What you need to do = Return the lines that run from the line containing "Bevor du mit den Besten mixen kannst" through the end of the entries, both ends included. Leave out all pictures.

Source data =
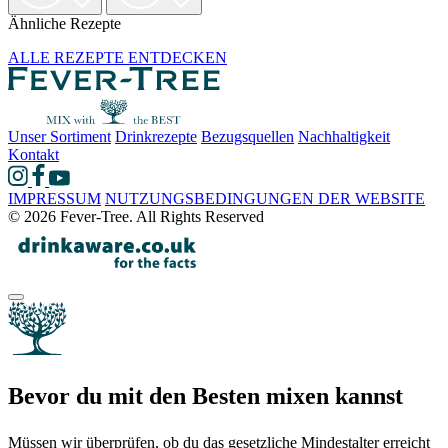
Ähnliche Rezepte
ALLE REZEPTE ENTDECKEN
Unser Sortiment
Drinkrezepte
Bezugsquellen
Nachhaltigkeit
Kontakt
IMPRESSUM
NUTZUNGSBEDINGUNGEN DER WEBSITE
© 2026 Fever-Tree. All Rights Reserved
Bevor du mit den Besten mixen kannst
Müssen wir überprüfen, ob du das gesetzliche Mindestalter erreicht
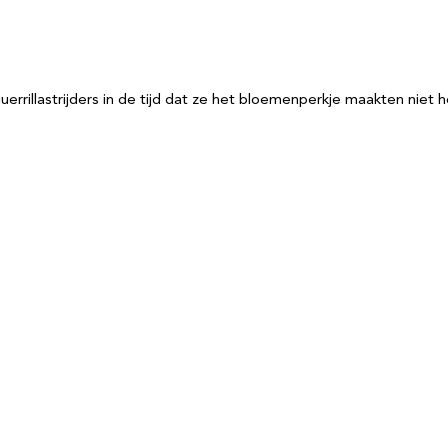
guerrillastrijders in de tijd dat ze het bloemenperkje maakten niet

Answer for the task =
Bevor du mit den Besten mixen kannst
Müssen wir überprüfen, ob du das gesetzliche Mindestalter erreicht
guerrillastrijders in de tijd dat ze het bloemenperkje maakten niet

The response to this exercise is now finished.